History
It was first identified in 1905 at a quarantine camp on the Sinai Peninsula in El-Tor, Egypt by a German physician, E. Gotschlich. The vibrios were found in the guts of six pilgrims returning from Mecca. Though the pilgrims failed to show ante or post mortem evidence of cholera, the vibrios isolated from the guts were agglutinable within the anti-cholera serum. Later in 1905, Kraus and Pribram found that the bacteria, which produced soluble hemolysin, were more related to non-cholera vibrios; therefore, referred to all hemolytic vibrios as El Tor vibrios. In the early 1930s, A. Shousha, A. Gardner and K. Venkatraman, all researchers, suggested that only hemolytic vibrios agglutinated with anti-cholera serum should be referred to as El Tor vibrios. In 1959, R. Pollitzer designated El Tor as its own species V. eltor separate from V. cholera, but six years later, in 1965, R. Hugh discovered that V. cholerae and V. eltor were similar in 30 positive and 20 negative characteristics. Thus, they were classified as a single species V. cholera: however, Hugh believed the differing features between the two could be of epidmiological importance, so El Tor vibrios were further classified as V. cholerae biotype eltor (serogroup O1).

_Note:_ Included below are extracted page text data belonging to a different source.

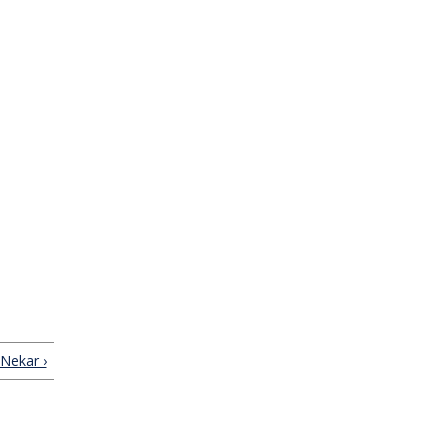
Nekar ›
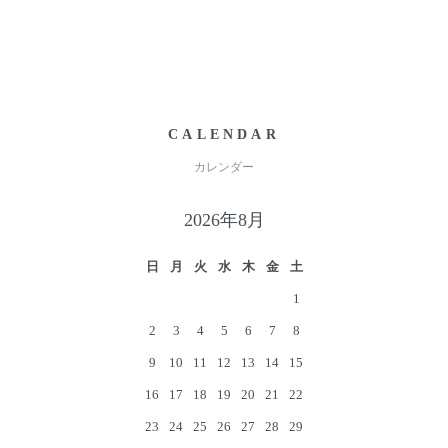
CALENDAR
カレンダー
2026年8月
日
月
火
水
木
金
土
1
2
3
4
5
6
7
8
9
10
11
12
13
14
15
16
17
18
19
20
21
22
23
24
25
26
27
28
29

El Tor was identified again in an outbreak in 1937 but the pandemic did not arise until 1961 in Sulawesi. El Tor spread through Asia (Bangladesh in 1963, India in 1964) and then into the Middle East, Africa and Europe. From North Africa it spread into Italy by 1973. The extent of the pandemic has been due to the relative mildness (lower expression level) of El Tor, the disease has many more asymptomatic carriers than is usual, outnumbering active cases by up to 50:1. The outbreaks during this time frame are believed to be due to the rapid development of transportation and communication on an international level, as well as decreased sanitation levels in areas with increasing populations. In the late 1970s there were small outbreaks in Japan and in the South Pacific.
Molecular evidence, that is, a specific pulsed-field gel electrophoresis profile, suggests that the distinct genotype of El Tor strain which appeared in Calcutta in 1993, may have spread to the African subcontinent. In the country of Guinea-Bissau, it was responsible for an epidemic that began in October 1994 and continued into 1996.